Data to process Block Start
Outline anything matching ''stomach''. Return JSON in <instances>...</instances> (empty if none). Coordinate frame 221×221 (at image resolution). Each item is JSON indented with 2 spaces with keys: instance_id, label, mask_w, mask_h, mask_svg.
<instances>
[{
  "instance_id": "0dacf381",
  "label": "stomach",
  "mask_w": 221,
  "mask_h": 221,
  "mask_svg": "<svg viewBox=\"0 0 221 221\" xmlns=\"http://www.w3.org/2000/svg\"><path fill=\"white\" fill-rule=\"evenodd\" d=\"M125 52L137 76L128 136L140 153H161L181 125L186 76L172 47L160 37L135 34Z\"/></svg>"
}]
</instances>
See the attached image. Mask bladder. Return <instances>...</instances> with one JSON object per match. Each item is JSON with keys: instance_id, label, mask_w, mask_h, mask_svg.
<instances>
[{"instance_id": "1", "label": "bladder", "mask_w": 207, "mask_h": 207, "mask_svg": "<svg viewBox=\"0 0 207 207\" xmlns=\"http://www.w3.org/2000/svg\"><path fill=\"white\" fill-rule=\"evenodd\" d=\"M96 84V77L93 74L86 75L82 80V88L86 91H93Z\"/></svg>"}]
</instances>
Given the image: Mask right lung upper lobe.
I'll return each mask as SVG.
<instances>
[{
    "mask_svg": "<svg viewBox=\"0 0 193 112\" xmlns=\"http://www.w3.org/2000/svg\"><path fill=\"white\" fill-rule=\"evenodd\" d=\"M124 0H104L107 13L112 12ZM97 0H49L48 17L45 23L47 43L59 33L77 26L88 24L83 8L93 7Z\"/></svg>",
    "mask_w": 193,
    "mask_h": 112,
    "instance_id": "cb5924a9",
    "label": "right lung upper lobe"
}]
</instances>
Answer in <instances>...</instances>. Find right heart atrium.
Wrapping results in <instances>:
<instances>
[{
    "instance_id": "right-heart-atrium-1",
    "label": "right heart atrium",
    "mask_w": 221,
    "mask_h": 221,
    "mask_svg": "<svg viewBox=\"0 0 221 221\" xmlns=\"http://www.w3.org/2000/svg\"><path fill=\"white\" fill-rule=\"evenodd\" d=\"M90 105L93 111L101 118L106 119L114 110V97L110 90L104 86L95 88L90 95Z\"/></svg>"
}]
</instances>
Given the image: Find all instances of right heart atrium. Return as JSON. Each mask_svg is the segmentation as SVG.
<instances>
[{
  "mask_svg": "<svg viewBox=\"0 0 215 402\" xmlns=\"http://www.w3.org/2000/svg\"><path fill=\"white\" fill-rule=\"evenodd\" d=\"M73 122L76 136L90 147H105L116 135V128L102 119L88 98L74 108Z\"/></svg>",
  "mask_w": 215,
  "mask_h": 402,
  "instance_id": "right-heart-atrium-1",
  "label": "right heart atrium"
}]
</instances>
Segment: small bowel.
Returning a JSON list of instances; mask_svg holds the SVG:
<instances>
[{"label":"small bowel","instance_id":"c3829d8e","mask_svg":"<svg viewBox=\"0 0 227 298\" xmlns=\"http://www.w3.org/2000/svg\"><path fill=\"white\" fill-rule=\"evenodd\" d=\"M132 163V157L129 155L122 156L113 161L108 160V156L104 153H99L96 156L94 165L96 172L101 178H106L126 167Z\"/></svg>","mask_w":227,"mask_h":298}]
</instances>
Data to process Block End
**Required work**
Could you restate the records above word for word?

**Solution**
Outline anything matching ''stomach''. Return JSON in <instances>...</instances> (empty if none). Coordinate frame 221×221 (at image resolution). Each item is JSON indented with 2 spaces with keys: instance_id, label, mask_w, mask_h, mask_svg.
<instances>
[{
  "instance_id": "0dacf381",
  "label": "stomach",
  "mask_w": 221,
  "mask_h": 221,
  "mask_svg": "<svg viewBox=\"0 0 221 221\" xmlns=\"http://www.w3.org/2000/svg\"><path fill=\"white\" fill-rule=\"evenodd\" d=\"M125 52L137 76L128 136L140 153H161L181 125L186 76L172 47L160 37L135 34Z\"/></svg>"
}]
</instances>
See the attached image. Mask bladder. Return <instances>...</instances> with one JSON object per match. Each item is JSON with keys: instance_id, label, mask_w, mask_h, mask_svg.
<instances>
[{"instance_id": "1", "label": "bladder", "mask_w": 207, "mask_h": 207, "mask_svg": "<svg viewBox=\"0 0 207 207\" xmlns=\"http://www.w3.org/2000/svg\"><path fill=\"white\" fill-rule=\"evenodd\" d=\"M96 84V77L93 74L86 75L82 80V88L86 91H93Z\"/></svg>"}]
</instances>
Given the image: Mask right lung upper lobe.
I'll return each mask as SVG.
<instances>
[{
    "mask_svg": "<svg viewBox=\"0 0 193 112\" xmlns=\"http://www.w3.org/2000/svg\"><path fill=\"white\" fill-rule=\"evenodd\" d=\"M124 0H104L107 13L112 12ZM97 0H49L48 17L45 23L47 43L59 33L77 26L88 24L83 8L93 7Z\"/></svg>",
    "mask_w": 193,
    "mask_h": 112,
    "instance_id": "cb5924a9",
    "label": "right lung upper lobe"
}]
</instances>
Answer in <instances>...</instances>. Find right heart atrium.
Wrapping results in <instances>:
<instances>
[{
    "instance_id": "right-heart-atrium-1",
    "label": "right heart atrium",
    "mask_w": 221,
    "mask_h": 221,
    "mask_svg": "<svg viewBox=\"0 0 221 221\" xmlns=\"http://www.w3.org/2000/svg\"><path fill=\"white\" fill-rule=\"evenodd\" d=\"M90 105L93 111L101 118L106 119L114 110V97L110 90L104 86L95 88L90 95Z\"/></svg>"
}]
</instances>
Given the image: Find all instances of right heart atrium. Return as JSON. Each mask_svg is the segmentation as SVG.
<instances>
[{
  "mask_svg": "<svg viewBox=\"0 0 215 402\" xmlns=\"http://www.w3.org/2000/svg\"><path fill=\"white\" fill-rule=\"evenodd\" d=\"M73 122L76 136L90 147H105L116 135V128L102 119L88 98L74 108Z\"/></svg>",
  "mask_w": 215,
  "mask_h": 402,
  "instance_id": "right-heart-atrium-1",
  "label": "right heart atrium"
}]
</instances>
Segment: small bowel.
Returning a JSON list of instances; mask_svg holds the SVG:
<instances>
[{"label":"small bowel","instance_id":"c3829d8e","mask_svg":"<svg viewBox=\"0 0 227 298\" xmlns=\"http://www.w3.org/2000/svg\"><path fill=\"white\" fill-rule=\"evenodd\" d=\"M132 163V157L129 155L122 156L113 161L108 160V156L104 153H99L96 156L94 165L96 172L101 178H106L126 167Z\"/></svg>","mask_w":227,"mask_h":298}]
</instances>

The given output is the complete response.